The field of Medieval and Early Modern Studies is broad, but one with an inherent unity. Our program focuses on the major post-Roman Mediterranean cultures (Western European Kingdoms, Byzantine Empire, Islamic World) until early modernity (ca. 1650). These are societies with shared roots in Hellenistic and Roman government, literature, philosophy, theology that came to develop new communities and new forms of social organization as well as to adopt new languages and forms of expression. In the early-modern period, these cultures expand beyond the Mediterranean to colonize a newly emerging Atlantic World.

The Minor in Medieval and Early Modern Studies offers a pathway for students to broaden their interest in the Late Antique, Medieval and Early Modern Worlds by taking an interdisciplinary program linking together the many courses offered at Carleton in different departments. Medievalists and Early Modernists are interdisciplinary and international by necessity and by training: understanding medieval art, for example, often demands a knowledge of medieval architecture, religion and liturgy. Grasping the novelty of Reformation religious practices depends on a knowledge of medieval religion as well as contemporary political and social debates. Reading Renaissance chronicles, likewise, requires an understanding of how fifteenth-century Venetians rework a literary tradition developed in medieval monasteries. And Islamic intellectual culture depends not only on Muslim thinkers, but is in dialogue with Classical Greek texts, and it was Islamic, as well as some Christian and Jewish scholars, who were writing in Arabic.

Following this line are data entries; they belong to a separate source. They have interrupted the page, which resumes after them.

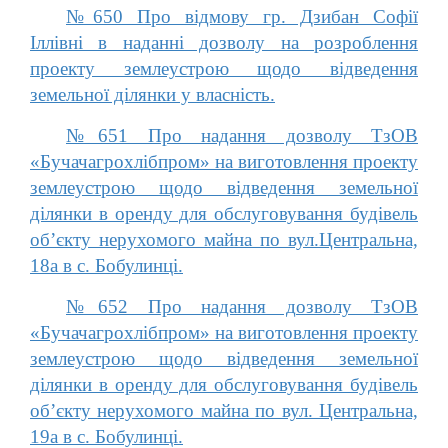
№650 Про відмову гр. Дзибан Софії
Іллівні в наданні дозволу на розроблення
проекту землеустрою щодо відведення
земельної ділянки у власність.
№651 Про надання дозволу ТзОВ
«Бучачагрохлібпром» на виготовлення проекту
землеустрою щодо відведення земельної
ділянки в оренду для обслуговування будівель
об’єкту нерухомого майна по вул.Центральна,
18а в с. Бобулинці.
№652 Про надання дозволу ТзОВ
«Бучачагрохлібпром» на виготовлення проекту
землеустрою щодо відведення земельної
ділянки в оренду для обслуговування будівель
об’єкту нерухомого майна по вул. Центральна,
19а в с. Бобулинці.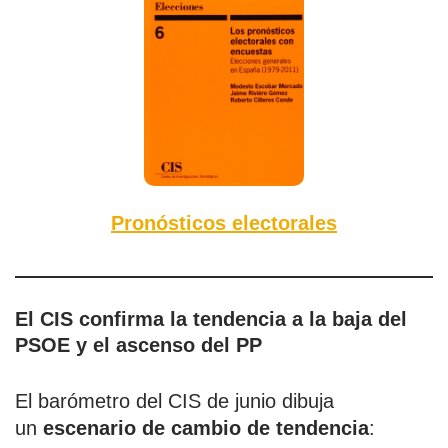
Pronósticos electorales
El CIS confirma la tendencia a la baja del
PSOE y el ascenso del PP
El barómetro del CIS de junio dibuja
un
escenario de cambio de tendencia
: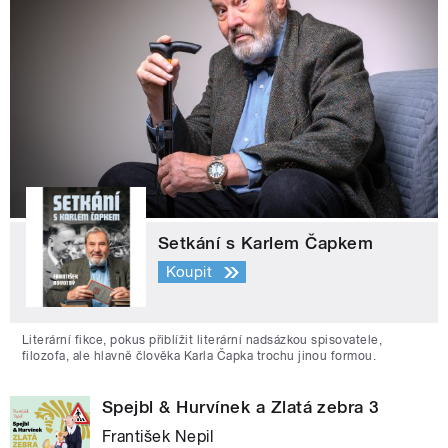
Setkání s Karlem Čapkem
Koupit
Literární fikce, pokus přiblížit literární nadsázkou spisovatele,
filozofa, ale hlavně člověka Karla Čapka trochu jinou formou.
Spejbl & Hurvínek a Zlatá zebra 3
František Nepil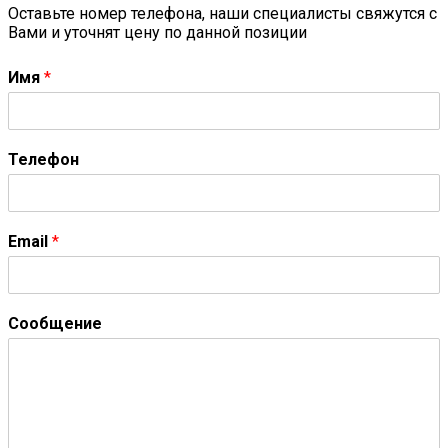
Оставьте номер телефона, наши специалисты свяжутся с
Вами и уточнят цену по данной позиции
Имя
*
Телефон
Email
*
Сообщение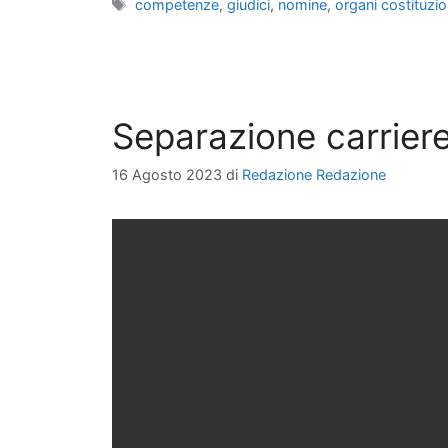
Tag
competenze
,
giudici
,
nomine
,
organi costituzio
Separazione carriere g
16 Agosto 2023
di
Redazione Redazione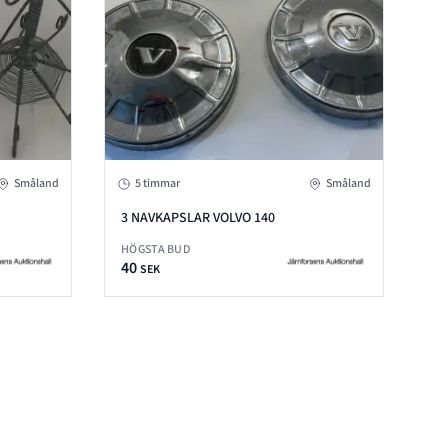
Småland
5 timmar
Småland
3 NAVKAPSLAR VOLVO 140
HÖGSTA BUD
40
SEK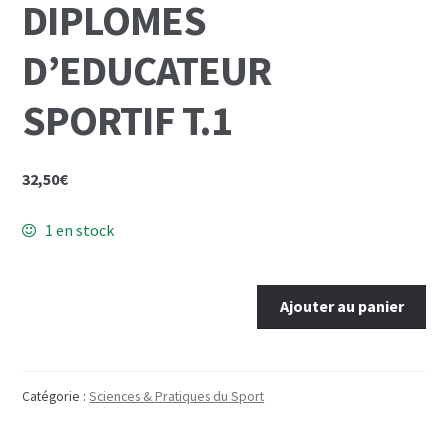
DIPLOMES
D’EDUCATEUR
SPORTIF T.1
32,50
€
1 en stock
quantité
Ajouter au panier
de
PREPARATION
AUX
DIPLOMES
Catégorie :
Sciences & Pratiques du Sport
D'EDUCATEUR
SPORTIF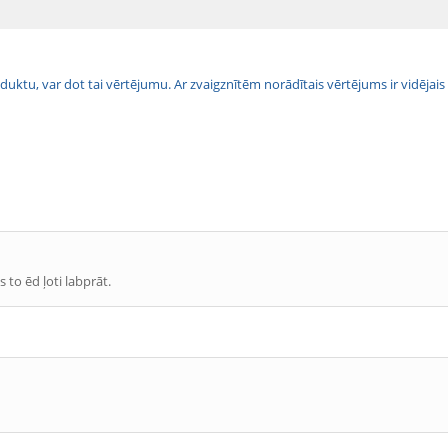
 produktu, var dot tai vērtējumu. Ar zvaigznītēm norādītais vērtējums ir vidē
to ēd ļoti labprāt.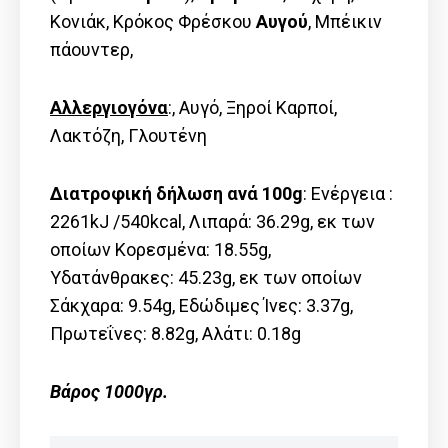
Κονιάκ, Κρόκος Φρέσκου
Αυγού
, Μπέικιν
πάουντερ,
Αλλεργιογόνα
:, Αυγό, Ξηροί Καρποί,
Λακτόζη, Γλουτένη
Διατροφική δήλωση ανά 100g
: Ενέργεια :
2261kJ /540kcal, Λιπαρά: 36.29g, εκ των
οποίων Kορεσμένα: 18.55g,
Υδατάνθρακες: 45.23g, εκ των οποίων
Σάκχαρα: 9.54g, Εδώδιμες Ίνες: 3.37g,
Πρωτεΐνες: 8.82g, Αλάτι: 0.18g
Βάρος 1000γρ.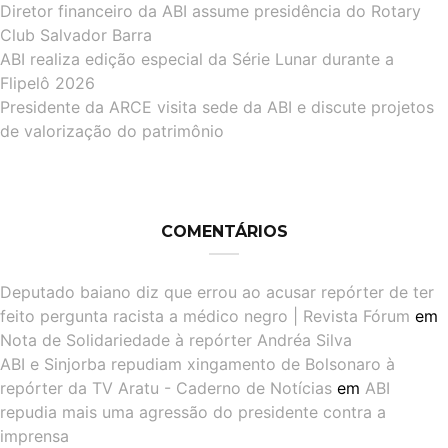
Diretor financeiro da ABI assume presidência do Rotary
Club Salvador Barra
ABI realiza edição especial da Série Lunar durante a
Flipelô 2026
Presidente da ARCE visita sede da ABI e discute projetos
de valorização do patrimônio
COMENTÁRIOS
Deputado baiano diz que errou ao acusar repórter de ter
feito pergunta racista a médico negro | Revista Fórum
em
Nota de Solidariedade à repórter Andréa Silva
ABI e Sinjorba repudiam xingamento de Bolsonaro à
repórter da TV Aratu - Caderno de Notícias
em
ABI
repudia mais uma agressão do presidente contra a
imprensa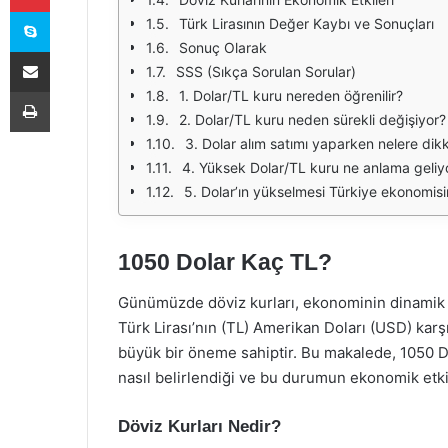
Skype
Türk Lirasının Değer Kaybı ve Sonuçları
Sonuç Olarak
E-Posta ile paylaş
SSS (Sıkça Sorulan Sorular)
Yazdır
1. Dolar/TL kuru nereden öğrenilir?
2. Dolar/TL kuru neden sürekli değişiyor?
3. Dolar alım satımı yaparken nelere dikk
4. Yüksek Dolar/TL kuru ne anlama geliy
5. Dolar’ın yükselmesi Türkiye ekonomisini
1050 Dolar Kaç TL?
Günümüzde döviz kurları, ekonominin dinamik ya
Türk Lirası’nın (TL) Amerikan Doları (USD) karş
büyük bir öneme sahiptir. Bu makalede, 1050 Dol
nasıl belirlendiği ve bu durumun ekonomik etkil
Döviz Kurları Nedir?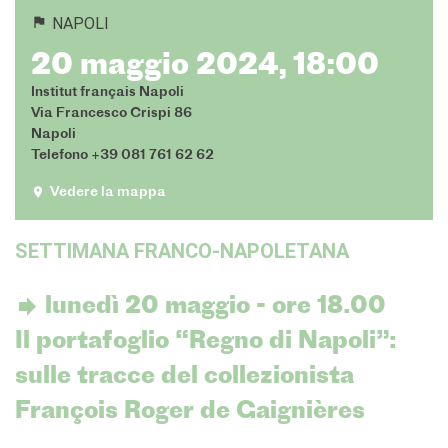
L'équipe
NAPOLI
Contatti
20 maggio 2024, 18:00
IF Italia
Carta / Tessera socio
Institut français Napoli
I nostri partner
Via Francesco Crispi 86
Napoli
Diventare sponsor
Telefono +39 081 761 62 62
Certificazione ISO UNI EN
9001: 2015
Vedere la mappa
CERCA
SETTIMANA FRANCO-NAPOLETANA
lunedì 20 maggio - ore 18.00​
Il portafoglio “Regno di Napoli”:
sulle tracce del collezionista
François Roger de Gaignières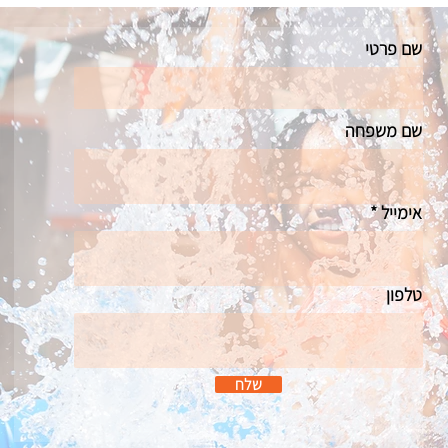
שם פרטי
שם משפחה
אימייל
טלפון
שלח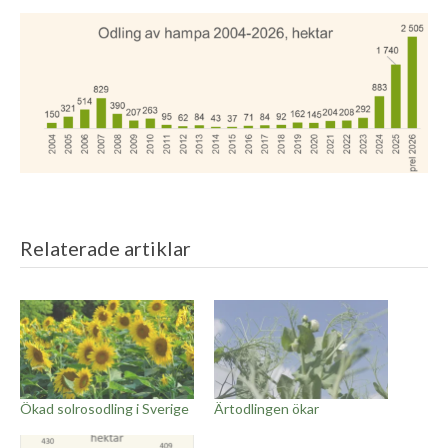
Relaterade artiklar
Ökad solrosodling i Sverige
Ärtodlingen ökar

In addition to the interdisciplinary MEMS core courses, Carleton offers a wide range of courses offering many windows on the medieval and early-modern experience. Students are invited to explore the cultures and societies of the medieval and early-modern worlds through the study of art and architecture, language and literature, medieval religions, including such topics as:

  • how manuscripts were copied and decorated
  • how paper, woodcuts and moveable type changed how books and knowledge spread
  • how sculpture, painting and the decorative arts developed in different but parallel fashion in the European, Byzantine and Islamic Worlds.
  • how the Renaissance established the methods and the very idea of art that we use today
  • how the administrative languages of Latin and Greek gave way to vernaculars like English, French, German, Italian and Spanish over the course of the medieval and early modern period
  • how Arabic became an administrative language for the Southern Mediterranean
  • how the rise of vernacular writing meant new kinds of texts and ideas could appear in in the medieval and early modern period
  • the continued use of Latin and Greek as the international languages of diplomacy, scholarship and administration
  • how monumental architecture, like mosques, castles and cathedrals, developed from the unique social, political, economic and technological contexts of their time
  • how medieval and early modern power and politics depended on a synthesis of military might, economic control and religious support
  • how the medieval practices of war and development of state formation prepared the way for Europe’s colonization during Early Modernity.